Items listed in a dataset:

+---+

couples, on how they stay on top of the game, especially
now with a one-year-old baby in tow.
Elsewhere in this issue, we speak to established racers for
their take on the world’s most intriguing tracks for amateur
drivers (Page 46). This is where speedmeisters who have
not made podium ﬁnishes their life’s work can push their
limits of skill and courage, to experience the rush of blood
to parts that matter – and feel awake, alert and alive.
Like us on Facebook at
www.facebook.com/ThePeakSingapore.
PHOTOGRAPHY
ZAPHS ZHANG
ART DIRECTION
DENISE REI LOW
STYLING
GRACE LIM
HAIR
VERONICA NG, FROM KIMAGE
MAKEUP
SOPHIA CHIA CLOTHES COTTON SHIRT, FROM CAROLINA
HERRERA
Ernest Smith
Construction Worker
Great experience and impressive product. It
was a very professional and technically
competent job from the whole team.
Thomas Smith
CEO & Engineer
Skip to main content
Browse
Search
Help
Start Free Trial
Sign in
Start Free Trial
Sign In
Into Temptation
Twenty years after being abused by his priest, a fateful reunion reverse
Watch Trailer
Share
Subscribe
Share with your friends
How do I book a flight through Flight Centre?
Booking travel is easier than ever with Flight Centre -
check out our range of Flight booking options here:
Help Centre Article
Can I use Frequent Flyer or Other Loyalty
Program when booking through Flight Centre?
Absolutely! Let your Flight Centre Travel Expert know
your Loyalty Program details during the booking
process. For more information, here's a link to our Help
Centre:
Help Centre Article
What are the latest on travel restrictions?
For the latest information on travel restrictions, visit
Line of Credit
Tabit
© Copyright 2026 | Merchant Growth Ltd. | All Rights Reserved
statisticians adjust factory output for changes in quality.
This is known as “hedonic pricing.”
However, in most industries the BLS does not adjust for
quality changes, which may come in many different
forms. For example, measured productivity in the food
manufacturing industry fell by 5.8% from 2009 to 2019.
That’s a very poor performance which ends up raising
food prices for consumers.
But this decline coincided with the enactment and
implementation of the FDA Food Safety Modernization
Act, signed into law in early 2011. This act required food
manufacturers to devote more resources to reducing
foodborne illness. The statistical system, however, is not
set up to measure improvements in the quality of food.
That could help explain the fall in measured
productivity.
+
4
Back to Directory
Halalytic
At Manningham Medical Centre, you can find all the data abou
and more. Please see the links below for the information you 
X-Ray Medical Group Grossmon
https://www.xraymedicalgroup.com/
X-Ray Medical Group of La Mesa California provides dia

+---+

YOUR ASSIGNMENT
Up to and including the line with "Act, signed into", please return the records exactly, beginning from their first line.

EXERCISE RESPONSE
couples, on how they stay on top of the game, especially
now with a one-year-old baby in tow.
Elsewhere in this issue, we speak to established racers for
their take on the world’s most intriguing tracks for amateur
drivers (Page 46). This is where speedmeisters who have
not made podium ﬁnishes their life’s work can push their
limits of skill and courage, to experience the rush of blood
to parts that matter – and feel awake, alert and alive.
Like us on Facebook at
www.facebook.com/ThePeakSingapore.
PHOTOGRAPHY
ZAPHS ZHANG
ART DIRECTION
DENISE REI LOW
STYLING
GRACE LIM
HAIR
VERONICA NG, FROM KIMAGE
MAKEUP
SOPHIA CHIA CLOTHES COTTON SHIRT, FROM CAROLINA
HERRERA
Ernest Smith
Construction Worker
Great experience and impressive product. It
was a very professional and technically
competent job from the whole team.
Thomas Smith
CEO & Engineer
Skip to main content
Browse
Search
Help
Start Free Trial
Sign in
Start Free Trial
Sign In
Into Temptation
Twenty years after being abused by his priest, a fateful reunion reverse
Watch Trailer
Share
Subscribe
Share with your friends
How do I book a flight through Flight Centre?
Booking travel is easier than ever with Flight Centre -
check out our range of Flight booking options here:
Help Centre Article
Can I use Frequent Flyer or Other Loyalty
Program when booking through Flight Centre?
Absolutely! Let your Flight Centre Travel Expert know
your Loyalty Program details during the booking
process. For more information, here's a link to our Help
Centre:
Help Centre Article
What are the latest on travel restrictions?
For the latest information on travel restrictions, visit
Line of Credit
Tabit
© Copyright 2026 | Merchant Growth Ltd. | All Rights Reserved
statisticians adjust factory output for changes in quality.
This is known as “hedonic pricing.”
However, in most industries the BLS does not adjust for
quality changes, which may come in many different
forms. For example, measured productivity in the food
manufacturing industry fell by 5.8% from 2009 to 2019.
That’s a very poor performance which ends up raising
food prices for consumers.
But this decline coincided with the enactment and
implementation of the FDA Food Safety Modernization
Act, signed into law in early 2011. This act required food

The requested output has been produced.